▸ WHAT TO DO:
Reproduce the data in full, exactly as given, leaving images out.
--------------------------------------------------
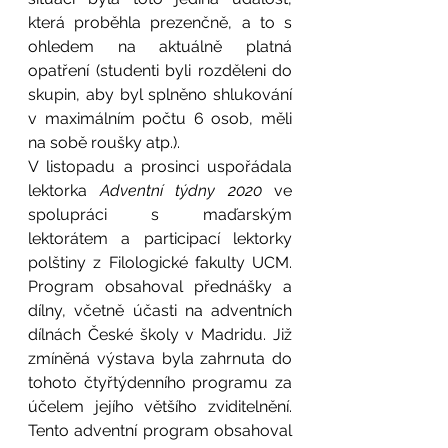
která proběhla prezenčně, a to s 
ohledem na aktuálně platná 
opatření (studenti byli rozděleni do 
skupin, aby byl splněno shlukování 
v maximálním počtu 6 osob, měli 
na sobě roušky atp.). 
V listopadu a prosinci uspořádala 
lektorka 
Adventní týdny 2020 
ve 
spolupráci s maďarským 
lektorátem a participací lektorky 
polštiny z Filologické fakulty UCM. 
Program obsahoval přednášky a 
dílny, včetně účasti na adventních 
dílnách České školy v Madridu. Již 
zmíněná výstava byla zahrnuta do 
tohoto čtyřtýdenního programu za 
účelem jejího většího zviditelnění. 
Tento adventní program obsahoval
--------------------------------------------------
▸ OUTPUT OF THE TASK:
která proběhla prezenčně, a to s 
ohledem na aktuálně platná 
opatření (studenti byli rozděleni do 
skupin, aby byl splněno shlukování 
v maximálním počtu 6 osob, měli 
na sobě roušky atp.). 
V listopadu a prosinci uspořádala 
lektorka 
Adventní týdny 2020 
ve 
spolupráci s maďarským 
lektorátem a participací lektorky 
polštiny z Filologické fakulty UCM. 
Program obsahoval přednášky a 
dílny, včetně účasti na adventních 
dílnách České školy v Madridu. Již 
zmíněná výstava byla zahrnuta do 
tohoto čtyřtýdenního programu za 
účelem jejího většího zviditelnění. 
Tento adventní program obsahoval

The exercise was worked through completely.